El chico se volvió a mirarla reflexivamente.
– Pero no se parece mucho a usted -añadió, y después se sonrojó-. Lo siento. Ahora me dejará tirado en la cuneta.
– Si hubieras dicho que me parecía a ella, seguro que sí -dijo Martha, sonriendo.
– Ya, pero no se parecen. Claro que ella será mucho mayor.
– De hecho, es dos años más joven que yo -dijo Martha.
– ¡No me diga!
– Sí te digo.
Un silencio, y después:
– No es posible -dijo.
– Ed -dijo Martha-, me has alegrado el fin de semana. Dime, ¿a qué universidad fuiste?
– A Bristol.
– ¿De verdad? Yo también fui allí.
– ¿Ah, sí? -Se volvió y le sonrió de nuevo. Después dijo-: Seguro que estaba en Wills Hall.
– Pues sí -dijo Martha-. ¿Cómo lo has sabido?
– Todos los pijos vivían allí. Era como un gueto de escuela privada. Al menos cuando yo estaba.
– ¡No soy una pija! -exclamó Martha indignada-, y fui a la escuela pública de Binsmow. Cuando era decente.
– Yo también -dijo él-, pero para entonces ya era un desastre.
Martha pensó que el chico debía de ser inteligente si había entrado en la Universidad de Bristol a pesar de haber asistido a una mala escuela pública. Porque era mala, su padre estaba en la junta y a menudo se desesperaba.
Llegaron a Whitechapel a las ocho y media.
– Aquí me va bien -dijo Ed-, cogeré el metro.
– De acuerdo. Te acercaré.
– Lo he pasado muy bien -dijo él-, gracias. Ha sido divertido. Hablar con usted y todo eso. La verdad, creía que sería más… más…
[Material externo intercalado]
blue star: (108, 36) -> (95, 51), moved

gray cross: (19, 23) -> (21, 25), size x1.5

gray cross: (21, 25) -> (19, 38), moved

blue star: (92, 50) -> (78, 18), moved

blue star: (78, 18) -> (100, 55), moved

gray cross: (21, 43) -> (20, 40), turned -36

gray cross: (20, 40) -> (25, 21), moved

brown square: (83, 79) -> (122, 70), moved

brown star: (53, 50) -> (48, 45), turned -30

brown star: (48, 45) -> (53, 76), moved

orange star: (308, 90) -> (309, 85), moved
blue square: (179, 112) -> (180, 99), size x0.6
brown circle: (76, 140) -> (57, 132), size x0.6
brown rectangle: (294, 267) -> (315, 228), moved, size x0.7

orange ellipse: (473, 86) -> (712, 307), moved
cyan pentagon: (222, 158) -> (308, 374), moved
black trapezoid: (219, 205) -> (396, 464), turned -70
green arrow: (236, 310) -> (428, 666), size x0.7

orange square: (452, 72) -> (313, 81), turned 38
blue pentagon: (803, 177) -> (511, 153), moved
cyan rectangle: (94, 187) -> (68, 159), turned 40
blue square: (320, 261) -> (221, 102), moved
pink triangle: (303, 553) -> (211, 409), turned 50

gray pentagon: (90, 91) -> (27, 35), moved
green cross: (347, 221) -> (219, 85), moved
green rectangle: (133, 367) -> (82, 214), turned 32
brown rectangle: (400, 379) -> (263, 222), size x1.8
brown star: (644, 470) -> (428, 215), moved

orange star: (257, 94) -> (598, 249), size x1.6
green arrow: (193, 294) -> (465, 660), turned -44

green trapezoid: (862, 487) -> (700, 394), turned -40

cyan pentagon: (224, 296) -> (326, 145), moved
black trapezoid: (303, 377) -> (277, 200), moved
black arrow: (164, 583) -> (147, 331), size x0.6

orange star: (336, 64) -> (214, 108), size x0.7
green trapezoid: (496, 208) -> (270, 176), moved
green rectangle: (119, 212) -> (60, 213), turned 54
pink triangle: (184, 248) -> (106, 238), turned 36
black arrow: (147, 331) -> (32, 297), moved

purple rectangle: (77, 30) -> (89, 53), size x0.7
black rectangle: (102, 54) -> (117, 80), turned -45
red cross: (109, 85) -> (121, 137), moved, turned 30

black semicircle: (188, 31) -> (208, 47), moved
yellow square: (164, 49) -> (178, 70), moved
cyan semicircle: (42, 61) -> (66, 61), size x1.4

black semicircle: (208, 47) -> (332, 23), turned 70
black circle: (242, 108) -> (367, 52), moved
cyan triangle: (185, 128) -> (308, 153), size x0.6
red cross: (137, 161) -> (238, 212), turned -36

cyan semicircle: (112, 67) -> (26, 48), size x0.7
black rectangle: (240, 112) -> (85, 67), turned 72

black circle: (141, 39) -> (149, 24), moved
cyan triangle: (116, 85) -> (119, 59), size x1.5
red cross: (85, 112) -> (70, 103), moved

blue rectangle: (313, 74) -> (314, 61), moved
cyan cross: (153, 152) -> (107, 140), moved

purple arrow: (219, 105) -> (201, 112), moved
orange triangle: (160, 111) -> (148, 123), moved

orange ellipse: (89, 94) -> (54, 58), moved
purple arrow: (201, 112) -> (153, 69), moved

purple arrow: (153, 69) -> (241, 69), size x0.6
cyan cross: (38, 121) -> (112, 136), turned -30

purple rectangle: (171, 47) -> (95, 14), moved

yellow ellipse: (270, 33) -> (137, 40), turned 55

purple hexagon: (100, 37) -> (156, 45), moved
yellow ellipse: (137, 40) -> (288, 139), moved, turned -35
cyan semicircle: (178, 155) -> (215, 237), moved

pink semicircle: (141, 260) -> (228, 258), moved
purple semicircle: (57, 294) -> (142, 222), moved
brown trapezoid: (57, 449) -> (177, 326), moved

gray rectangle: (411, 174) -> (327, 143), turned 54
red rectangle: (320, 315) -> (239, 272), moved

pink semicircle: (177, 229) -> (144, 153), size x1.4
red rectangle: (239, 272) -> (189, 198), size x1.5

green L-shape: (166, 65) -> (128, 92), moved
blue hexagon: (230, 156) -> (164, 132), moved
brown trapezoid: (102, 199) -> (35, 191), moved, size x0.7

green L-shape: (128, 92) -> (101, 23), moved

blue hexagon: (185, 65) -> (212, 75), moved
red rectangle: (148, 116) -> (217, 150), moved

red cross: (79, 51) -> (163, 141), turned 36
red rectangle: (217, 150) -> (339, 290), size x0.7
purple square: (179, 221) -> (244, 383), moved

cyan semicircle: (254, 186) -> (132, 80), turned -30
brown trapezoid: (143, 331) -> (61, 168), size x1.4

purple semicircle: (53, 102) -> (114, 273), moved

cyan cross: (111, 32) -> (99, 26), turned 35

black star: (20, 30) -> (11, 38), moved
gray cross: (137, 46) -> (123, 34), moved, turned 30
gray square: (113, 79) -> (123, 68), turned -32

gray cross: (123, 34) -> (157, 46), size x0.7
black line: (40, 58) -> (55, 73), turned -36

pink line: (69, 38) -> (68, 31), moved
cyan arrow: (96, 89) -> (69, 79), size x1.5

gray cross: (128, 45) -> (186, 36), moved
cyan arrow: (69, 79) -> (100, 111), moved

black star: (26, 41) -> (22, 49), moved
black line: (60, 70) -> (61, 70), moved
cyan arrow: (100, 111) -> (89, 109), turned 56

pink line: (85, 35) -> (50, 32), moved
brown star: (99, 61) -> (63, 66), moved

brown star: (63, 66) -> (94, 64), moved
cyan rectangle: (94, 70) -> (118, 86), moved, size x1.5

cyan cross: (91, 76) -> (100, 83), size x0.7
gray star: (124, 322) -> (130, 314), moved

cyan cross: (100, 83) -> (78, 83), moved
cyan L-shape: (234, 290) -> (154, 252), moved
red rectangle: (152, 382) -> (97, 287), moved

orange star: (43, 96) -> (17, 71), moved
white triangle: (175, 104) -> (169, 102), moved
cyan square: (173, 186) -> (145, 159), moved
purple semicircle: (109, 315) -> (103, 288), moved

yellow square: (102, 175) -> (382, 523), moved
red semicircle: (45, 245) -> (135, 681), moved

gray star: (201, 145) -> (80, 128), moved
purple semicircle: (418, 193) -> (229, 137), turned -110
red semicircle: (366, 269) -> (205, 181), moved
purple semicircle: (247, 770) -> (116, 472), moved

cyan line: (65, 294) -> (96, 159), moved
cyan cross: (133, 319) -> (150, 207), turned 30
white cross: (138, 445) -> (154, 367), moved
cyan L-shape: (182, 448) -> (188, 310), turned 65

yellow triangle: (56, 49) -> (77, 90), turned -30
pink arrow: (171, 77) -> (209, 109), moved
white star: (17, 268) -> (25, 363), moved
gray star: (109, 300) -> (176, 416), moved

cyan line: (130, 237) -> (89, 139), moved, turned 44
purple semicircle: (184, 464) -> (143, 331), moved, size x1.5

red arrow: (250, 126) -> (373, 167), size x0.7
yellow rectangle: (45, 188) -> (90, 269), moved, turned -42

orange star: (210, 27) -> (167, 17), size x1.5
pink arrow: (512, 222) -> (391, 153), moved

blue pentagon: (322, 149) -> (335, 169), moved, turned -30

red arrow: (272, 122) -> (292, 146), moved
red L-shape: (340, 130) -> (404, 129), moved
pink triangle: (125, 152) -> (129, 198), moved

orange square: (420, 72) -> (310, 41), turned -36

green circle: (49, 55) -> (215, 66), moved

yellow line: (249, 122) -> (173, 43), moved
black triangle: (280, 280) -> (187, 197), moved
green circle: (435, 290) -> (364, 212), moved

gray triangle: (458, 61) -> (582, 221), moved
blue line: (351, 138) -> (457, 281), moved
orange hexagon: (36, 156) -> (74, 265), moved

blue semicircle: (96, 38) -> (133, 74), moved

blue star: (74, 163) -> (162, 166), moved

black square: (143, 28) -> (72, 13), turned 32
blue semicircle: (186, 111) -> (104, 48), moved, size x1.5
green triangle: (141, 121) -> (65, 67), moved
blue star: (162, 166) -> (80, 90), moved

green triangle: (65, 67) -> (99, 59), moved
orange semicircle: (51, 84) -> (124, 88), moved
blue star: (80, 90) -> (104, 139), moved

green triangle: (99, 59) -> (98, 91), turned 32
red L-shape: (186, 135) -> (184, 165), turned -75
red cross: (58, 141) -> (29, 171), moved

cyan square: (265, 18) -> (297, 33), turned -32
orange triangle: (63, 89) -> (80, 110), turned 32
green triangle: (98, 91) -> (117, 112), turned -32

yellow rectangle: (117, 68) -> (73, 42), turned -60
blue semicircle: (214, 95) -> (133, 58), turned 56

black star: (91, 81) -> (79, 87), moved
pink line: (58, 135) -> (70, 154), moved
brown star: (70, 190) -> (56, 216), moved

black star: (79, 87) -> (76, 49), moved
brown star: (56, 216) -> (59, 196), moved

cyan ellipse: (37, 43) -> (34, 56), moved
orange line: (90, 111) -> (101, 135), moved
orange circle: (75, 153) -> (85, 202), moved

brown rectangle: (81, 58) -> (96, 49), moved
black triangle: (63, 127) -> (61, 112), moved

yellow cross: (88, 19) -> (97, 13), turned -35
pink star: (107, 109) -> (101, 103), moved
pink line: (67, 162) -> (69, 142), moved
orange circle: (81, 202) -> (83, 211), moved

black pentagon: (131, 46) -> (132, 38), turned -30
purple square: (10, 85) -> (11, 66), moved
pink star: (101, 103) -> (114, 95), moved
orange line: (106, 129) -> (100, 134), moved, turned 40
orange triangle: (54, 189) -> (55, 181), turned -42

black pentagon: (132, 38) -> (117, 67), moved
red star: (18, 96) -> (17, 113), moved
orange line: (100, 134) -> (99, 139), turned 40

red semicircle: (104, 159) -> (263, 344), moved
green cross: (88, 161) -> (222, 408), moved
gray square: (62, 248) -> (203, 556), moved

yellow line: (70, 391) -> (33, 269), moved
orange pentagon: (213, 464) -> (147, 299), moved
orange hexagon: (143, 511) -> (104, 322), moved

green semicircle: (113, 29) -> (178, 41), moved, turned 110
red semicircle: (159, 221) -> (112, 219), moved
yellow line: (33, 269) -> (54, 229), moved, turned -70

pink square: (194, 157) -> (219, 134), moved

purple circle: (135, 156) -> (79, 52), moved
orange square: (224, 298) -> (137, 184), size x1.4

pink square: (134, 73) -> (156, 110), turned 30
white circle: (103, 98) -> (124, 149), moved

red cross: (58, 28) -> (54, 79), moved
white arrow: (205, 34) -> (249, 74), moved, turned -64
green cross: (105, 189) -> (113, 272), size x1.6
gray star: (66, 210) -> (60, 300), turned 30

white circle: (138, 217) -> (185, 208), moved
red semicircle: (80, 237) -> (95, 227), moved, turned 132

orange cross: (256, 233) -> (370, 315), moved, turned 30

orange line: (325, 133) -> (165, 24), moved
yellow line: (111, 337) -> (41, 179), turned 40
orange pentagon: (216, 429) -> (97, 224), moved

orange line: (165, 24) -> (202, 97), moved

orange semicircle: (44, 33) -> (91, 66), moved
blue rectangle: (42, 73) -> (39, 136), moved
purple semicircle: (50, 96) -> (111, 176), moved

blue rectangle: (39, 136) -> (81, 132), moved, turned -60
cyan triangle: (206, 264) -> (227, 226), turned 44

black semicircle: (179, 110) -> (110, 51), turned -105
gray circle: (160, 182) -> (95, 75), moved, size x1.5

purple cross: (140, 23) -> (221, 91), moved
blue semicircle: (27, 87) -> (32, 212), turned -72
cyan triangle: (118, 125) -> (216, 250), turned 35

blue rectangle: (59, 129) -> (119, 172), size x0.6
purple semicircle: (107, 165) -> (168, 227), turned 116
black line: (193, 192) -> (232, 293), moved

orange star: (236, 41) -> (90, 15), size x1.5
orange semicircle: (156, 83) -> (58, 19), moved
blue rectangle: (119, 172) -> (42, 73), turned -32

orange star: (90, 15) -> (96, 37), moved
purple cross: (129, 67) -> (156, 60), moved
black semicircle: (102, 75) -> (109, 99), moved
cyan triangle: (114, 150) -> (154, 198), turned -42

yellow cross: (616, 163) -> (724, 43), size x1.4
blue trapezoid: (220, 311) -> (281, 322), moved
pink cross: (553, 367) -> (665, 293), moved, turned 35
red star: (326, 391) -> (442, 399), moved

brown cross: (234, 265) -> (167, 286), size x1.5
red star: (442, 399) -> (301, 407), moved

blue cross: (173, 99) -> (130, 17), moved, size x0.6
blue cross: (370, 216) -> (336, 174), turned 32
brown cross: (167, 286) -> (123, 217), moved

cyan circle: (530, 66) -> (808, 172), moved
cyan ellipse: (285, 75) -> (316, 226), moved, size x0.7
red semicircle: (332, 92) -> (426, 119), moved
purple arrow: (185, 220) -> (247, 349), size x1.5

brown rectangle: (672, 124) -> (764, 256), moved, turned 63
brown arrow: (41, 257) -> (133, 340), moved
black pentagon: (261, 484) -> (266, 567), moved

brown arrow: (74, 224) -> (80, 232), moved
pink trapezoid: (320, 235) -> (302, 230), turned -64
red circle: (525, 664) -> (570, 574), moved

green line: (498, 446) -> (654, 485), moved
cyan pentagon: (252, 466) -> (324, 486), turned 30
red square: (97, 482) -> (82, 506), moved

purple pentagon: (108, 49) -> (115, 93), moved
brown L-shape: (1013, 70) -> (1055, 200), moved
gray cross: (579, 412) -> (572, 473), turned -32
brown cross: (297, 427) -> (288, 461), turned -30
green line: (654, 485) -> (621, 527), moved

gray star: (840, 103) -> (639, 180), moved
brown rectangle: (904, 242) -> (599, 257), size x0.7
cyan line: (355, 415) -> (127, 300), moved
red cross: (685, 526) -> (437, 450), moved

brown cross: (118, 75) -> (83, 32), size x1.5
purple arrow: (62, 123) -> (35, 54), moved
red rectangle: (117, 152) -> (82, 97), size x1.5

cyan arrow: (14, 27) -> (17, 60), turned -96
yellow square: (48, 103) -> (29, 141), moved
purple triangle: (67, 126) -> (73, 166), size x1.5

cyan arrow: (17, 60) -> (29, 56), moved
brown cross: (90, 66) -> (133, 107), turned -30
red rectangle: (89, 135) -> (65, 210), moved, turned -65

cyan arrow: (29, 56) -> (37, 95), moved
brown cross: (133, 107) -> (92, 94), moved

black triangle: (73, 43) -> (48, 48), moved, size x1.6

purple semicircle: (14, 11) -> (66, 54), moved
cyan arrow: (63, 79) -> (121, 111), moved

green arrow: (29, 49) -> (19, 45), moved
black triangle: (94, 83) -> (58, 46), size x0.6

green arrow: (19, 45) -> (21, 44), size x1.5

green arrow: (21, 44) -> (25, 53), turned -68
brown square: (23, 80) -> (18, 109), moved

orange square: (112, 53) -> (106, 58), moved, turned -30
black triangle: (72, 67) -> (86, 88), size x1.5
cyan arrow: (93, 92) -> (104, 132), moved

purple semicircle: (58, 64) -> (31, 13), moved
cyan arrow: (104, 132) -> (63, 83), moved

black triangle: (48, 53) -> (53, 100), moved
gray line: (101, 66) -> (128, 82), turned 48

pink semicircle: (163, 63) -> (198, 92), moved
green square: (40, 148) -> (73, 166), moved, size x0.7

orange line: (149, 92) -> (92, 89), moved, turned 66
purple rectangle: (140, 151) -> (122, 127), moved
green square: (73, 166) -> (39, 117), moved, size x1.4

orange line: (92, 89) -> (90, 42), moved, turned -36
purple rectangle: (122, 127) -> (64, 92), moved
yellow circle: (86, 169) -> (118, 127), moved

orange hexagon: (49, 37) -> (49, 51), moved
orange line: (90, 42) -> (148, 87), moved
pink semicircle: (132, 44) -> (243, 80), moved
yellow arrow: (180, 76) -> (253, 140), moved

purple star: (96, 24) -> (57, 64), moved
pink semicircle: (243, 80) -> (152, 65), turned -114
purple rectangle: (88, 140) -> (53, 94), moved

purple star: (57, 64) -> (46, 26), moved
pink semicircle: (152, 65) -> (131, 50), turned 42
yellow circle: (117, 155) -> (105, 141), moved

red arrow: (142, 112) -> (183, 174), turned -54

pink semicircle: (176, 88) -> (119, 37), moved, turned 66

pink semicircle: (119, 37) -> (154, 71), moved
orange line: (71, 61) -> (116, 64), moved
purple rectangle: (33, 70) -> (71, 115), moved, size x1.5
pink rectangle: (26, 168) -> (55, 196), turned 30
– ¿Qué? -dijo Martha, riendo.
– Un rollo, vaya. Francamente.
– Bueno, me alegro de no haberlo sido.
– No, ni mucho menos. -Bajó del coche, cerró la puerta, pero volvió a abrirla y la miró de una forma extraña-. Estaba pensando -dijo- si le gustaría salir a tomar algo una noche.
– Bueno -dijo Martha, sintiéndose muy poco guay de repente-, pues sí, sería divertido. Pero me temo que trabajo hasta muy tarde casi todos los días.